Refer to user manual for detailed description of all options.
Access key and Secret key are your identifiers for Amazon S3. Leave them empty for using the env variables.
Access Key: ZHOE7MVPLJFE5EIU738W # rgw账号的access_key
Secret Key: VUNbdDwAGIq9AZv5f55e2gzptK1PUOnWg9nc44pE # rgw账号的secret_key
Default Region [US]: # 直接回车即可
Use "s3.amazonaws.com" for S3 Endpoint and not modify it to the target Amazon S3.
S3 Endpoint [s3.amazonaws.com]: www.yinzhengjie.com # 用于访问rgw的地址
Use "%(bucket)s.s3.amazonaws.com" to the target Amazon S3. "%(bucket)s" and "%(location)s" vars can be used
if the target S3 system supports dns based buckets.
DNS-style bucket+hostname:port template for accessing a bucket [%(bucket)s.s3.amazonaws.com]: www.yinzhengjie.com/%(bucket) # 设置DNS解析风格
Encryption password is used to protect your files from reading
by unauthorized persons while in transfer to S3
Encryption password: # 文件不加密,直接回车即可
Path to GPG program [/usr/bin/gpg]: # 指定自定义的gpg程序路径,直接回车即可
When using secure HTTPS protocol all communication with Amazon S3
servers is protected from 3rd party eavesdropping. This method is
slower than plain HTTP, and can only be proxied with Python 2.7 or newer
Use HTTPS protocol [Yes]: No # 你的rgw是否是https,如果不是设置为No
On some networks all internet access must go through a HTTP proxy.
Try setting it here if you can't connect to S3 directly
HTTP Proxy server name: # 代理服务器的地址,我并没有配置代理服务器,因此直接回车即可
New settings: # 注意,下面的信息是上面咱们填写时一个总的预览信息
Access Key: ZHOE7MVPLJFE5EIU738W
Secret Key: VUNbdDwAGIq9AZv5f55e2gzptK1PUOnWg9nc44pE
Default Region: US
S3 Endpoint: www.yinzhengjie.com
DNS-style bucket+hostname:port template for accessing a bucket: www.yinzhengjie.com/%(bucket)
Encryption password:
Path to GPG program: /usr/bin/gpg
Use HTTPS protocol: False
HTTP Proxy server name:
HTTP Proxy server port: 0
Test access with supplied credentials? [Y/n] Y # 如果确认上述信息没问题的话,则输入字母Y即可。
Please wait, attempting to list all buckets...
Success.
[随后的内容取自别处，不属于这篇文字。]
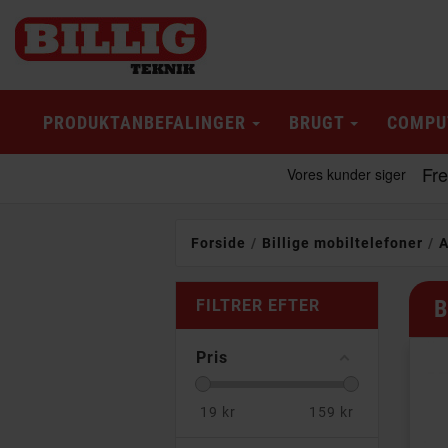
PRODUKTANBEFALINGER
BRUGT
COMPU
Forside
Billige mobiltelefoner
A
B
FILTRER EFTER
Pris
19
kr
159
kr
Your access key and secret key worked fine :-)
Now verifying that encryption works...
Not configured. Never mind.
Save settings? [y/N] y # 是否保存配置,我们输入y,默认是不保存配置的。
Configuration saved to '/root/.s3cfg'
[root@ceph141 ~]#
[root@ceph141 ~]#
[root@ceph141 ~]# ll /root/.s3cfg
-rw------- 1 root root 2269 Aug 23 09:59 /root/.s3cfg
[root@ceph141 ~]#
4 创建buckets
[root@ceph141 ~]# s3cmd mb s3://yinzhengjie-bucket
Bucket 's3://yinzhengjie-bucket/' created
[root@ceph141 ~]#
温馨提示:
通用存储桶命名规则,以下命名规则适用于通用存储桶。
- 1存储桶名称必须介于 3(最少)到 63(最多)个字符之间。
- 2.存储桶名称只能由小写字母、数字、句点(.)和连字符(-)组成。
- 3.存储桶名称必须以字母或数字开头和结尾。
- 4.存储桶名称不得包含两个相邻的句点。
- 5.存储桶名称不得采用 IP 地址格式(例如,192.168.5.4)。
- 6.存储桶名称不得以前缀 xn-- 开头。
- 7.存储桶名称不得以前缀 sthree- 开头。
- 8.存储桶名称不得以前缀 sthree-configurator 开头。
- 9.存储桶名称不得以前缀 amzn-s3-demo- 开头。
- 10.存储桶名称不得以后缀 -s3alias 结尾。此后缀是为接入点别名预留的。有关更多信息,请参阅 为您的 S3 存储桶接入点使用存储桶式别名。
- 11.存储桶名称不得以后缀 --ol-s3 结尾。此后缀是为对象 Lambda 接入点别名预留的。有关更多信息,请参阅 如何为您的 S3 存储桶对象 Lambda 接入点使用存储桶式别名。
- 12.存储桶名称不得以后缀 .mrap 结尾。此后缀预留用于多区域接入点名称。有关更多信息,请参阅 命名 Amazon S3 多区域接入点的规则。
- 13.存储桶名称不得以后缀 --x-s3 结尾。此后缀预留用于目录存储桶。有关更多信息,请参阅 目录存储桶命名规则。
- 14.存储桶名称在分区内所有 AWS 区域中的所有 AWS 账户间必须是唯一的。分区是一组区域。AWS 目前有三个分区:aws(标准区域)、aws-cn(中国区域)和 aws-us-gov(AWS GovCloud (US))。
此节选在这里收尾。